Healthcare’s workforce challenges are often discussed through the lens of physician shortages and clinician burnout. But behind the scenes, healthcare organizations are facing another growing strain: operational workforce instability.
From credentialing and enrollment to provider data management and medical staff operations, administrative teams are being asked to manage increasing complexity with fewer resources, fragmented systems, and growing compliance demands.
We recently sat down with Matt Thomas, Acorn’s new Director of Development and Operations, to discuss the growing operational workforce crisis affecting healthcare organizations and why provider operations can no longer be viewed as simply administrative functions.
Q: Healthcare burnout is usually discussed in relation to clinicians. Why do you believe healthcare organizations are underestimating the operational workforce crisis?
Burnout is absolutely affecting clinicians, but operational teams are experiencing many of the same pressures. Medical Staff Professionals, enrollment specialists, and healthcare IT teams are managing increasingly complex processes while also dealing with staffing shortages, turnover, and growing administrative demands.
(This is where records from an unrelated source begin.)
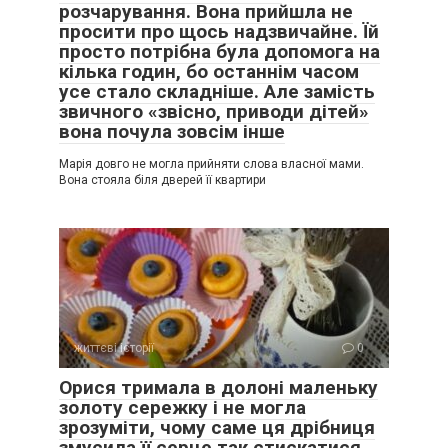
розчарування. Вона прийшла не
просити про щось надзвичайне. Їй
просто потрібна була допомога на
кілька годин, бо останнім часом
усе стало складніше. Але замість
звичного «звісно, приводи дітей»
вона почула зовсім інше
Марія довго не могла прийняти слова власної мами.
Вона стояла біля дверей її квартири
життєві історії
0
Орися тримала в долоні маленьку
золоту сережку і не могла
зрозуміти, чому саме ця дрібниця
змусила її серце так стискатися.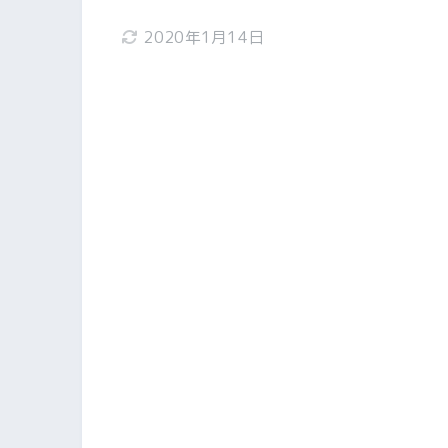
2020年1月14日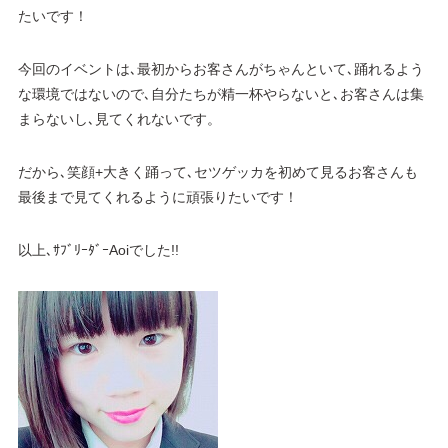
たいです！
今回のイベントは､最初からお客さんがちゃんといて､踊れるよう
な環境ではないので､自分たちが精一杯やらないと､お客さんは集
まらないし､見てくれないです。
だから､笑顔+大きく踊って､セツゲッカを初めて見るお客さんも
最後まで見てくれるように頑張りたいです！
以上､ｻﾌﾞﾘｰﾀﾞｰAoiでした!!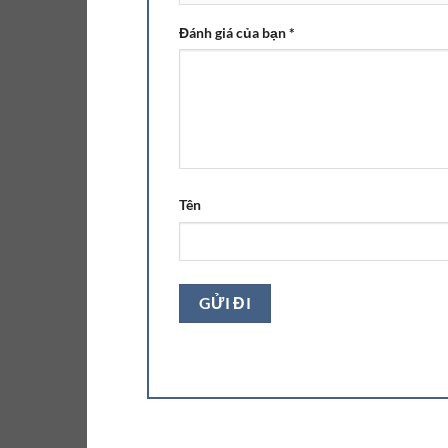
Đánh giá của bạn
*
Tên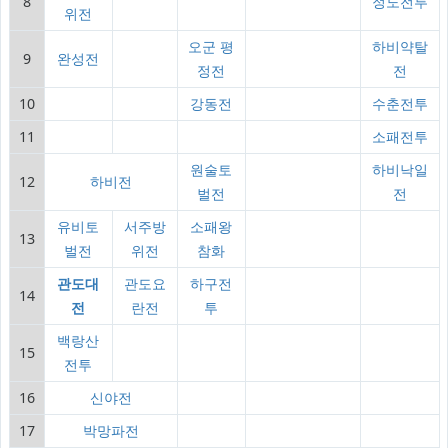
8
정도전투
위전
오군 평
하비약탈
9
완성전
정전
전
10
강동전
수춘전투
11
소패전투
원술토
하비낙일
12
하비전
벌전
전
유비토
서주방
소패왕
13
벌전
위전
참화
관도대
관도요
하구전
14
전
란전
투
백랑산
15
전투
16
신야전
17
박망파전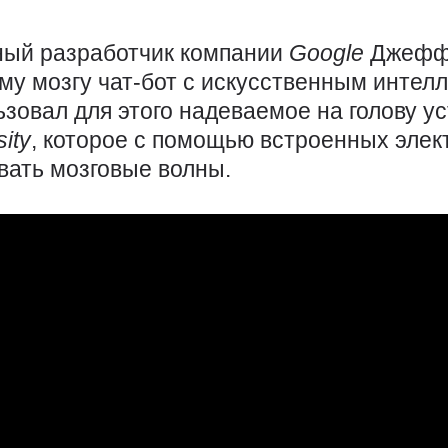
ный разработчик компании
Google
Джефф
ему мозгу чат-бот с искусственным интел
ьзовал для этого надеваемое на голову у
ity
, которое с помощью встроенных элек
вать мозговые волны.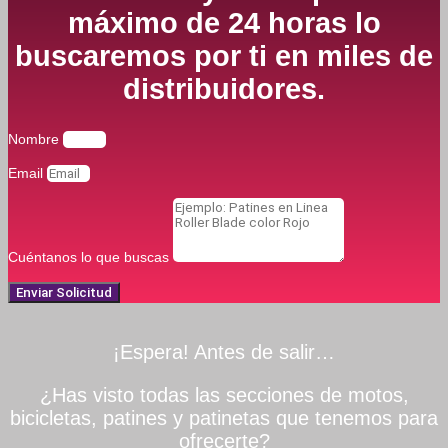
máximo de 24 horas lo
buscaremos por ti en miles de
distribuidores.
Nombre
Email
Cuéntanos lo que buscas
Enviar Solicitud
¡Espera! Antes de salir…
¿Has visto todas las secciones de motos,
bicicletas, patines y patinetas que tenemos para
ofrecerte?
What makes this especially challenging is that many organizations still rely heavily on manual workflows, disconnected systems, and institutional knowledge that lives with individual employees. When experienced team members leave, that knowledge often leaves with them.
I think one of the largest struggles healthcare organizations are facing today is turnover. Whether this is from retirement or a workforce that’s had to do too much with too little and burned out, Medical Staff Professionals are leaving in droves and their knowledge is going with them. And it’s not just MSPs that are leaving. Enrollment Specialists and even healthcare IT professionals are leaving the industry as well.
Q: What are the downstream effects when these operational teams become overwhelmed?
The impact extends much further than people realize. Provider onboarding slows down. Enrollment delays increase. Data inconsistencies become harder to manage. Compliance risks rise. Revenue is delayed. Patient access can even be affected.
Healthcare leaders have traditionally viewed credentialing and enrollment as an insurance policy. If something goes wrong, there is a trail of data showing due diligence was done and liability is reduced. But if nothing goes wrong, these functions have often been viewed as cost centers.
I believe many healthcare leaders underestimate the direct impact credentialing and enrollment have on revenue.
Take a physician specialist that can bill an average of $200 per hour. From hire date to enrollment is often between 90 and 150 days. Assuming that physician sees patients for five hours a day, organizations could be losing thousands of dollars in billable revenue every month while waiting for enrollment to be completed.
And that’s just one provider.
If organizations can reduce those timelines, the financial and operational impact becomes very significant.
Q: You’ve spoken about healthcare defining compliance requirements without defining operational standards. What do you mean by that?
I think one of the biggest underlying challenges in healthcare operations today is that accrediting bodies have done a good job establishing requirements for compliance, but they have not necessarily provided guidance on how those requirements are meant to be operationalized.
“They’ve defined the ‘what,’ but not the ‘how.’”
As a result, organizations have had to establish different processes and maintain different data sets from one organization to the next to fulfill the same requirements imposed on everyone.
That creates fragmentation and inconsistency across the industry.
So how do organizations move forward? I believe the solution involves two things. First, flexible software applications that can support different organizational workflows and processes. Second, establishing best practice operational frameworks organizations can move toward and adopt over time.
The goal is not rigid standardization. It’s creating stability and predictability while maintaining the flexibility to adapt as requirements evolve.
Q: Why is this issue becoming more urgent now?
Healthcare is continuously evolving. Regulatory changes, workforce shortages, market consolidation, and shifting care delivery models continue to reshape the industry.
At the same time, healthcare organizations are being asked to do more with fewer resources.
I think healthcare software has historically been slow to evolve compared to other industries, even though healthcare itself changes constantly. Organizations need systems that can adapt quickly and help operational teams work more efficiently without adding additional administrative burden.
Operational agility matters more than ever now.
Q: What do healthcare leaders need to rethink moving forward?
I think organizations need to stop viewing credentialing, enrollment, and provider operations strictly as administrative or compliance functions.
These are operational infrastructure functions.
They directly impact provider readiness, workforce sustainability, revenue generation, and patient access to care.
The organizations that will be best positioned moving forward are the ones investing in reducing operational friction, preserving institutional knowledge, supporting their workforce, and building systems that help teams scale effectively.
Healthcare organizations cannot solve today’s workforce challenges through staffing strategies alone.
The larger opportunity is to reduce operational complexity, modernize provider operations, and build systems that better support the teams working behind the scenes.
Organizations that invest in operational agility, streamlined workflows, and scalable infrastructure will be better positioned to improve provider readiness, preserve institutional knowledge, accelerate revenue generation, and strengthen patient access to care.
Because the future of healthcare operations will not be defined solely by how organizations manage people.
It will also be shaped by how effectively they support the systems those people rely on every day.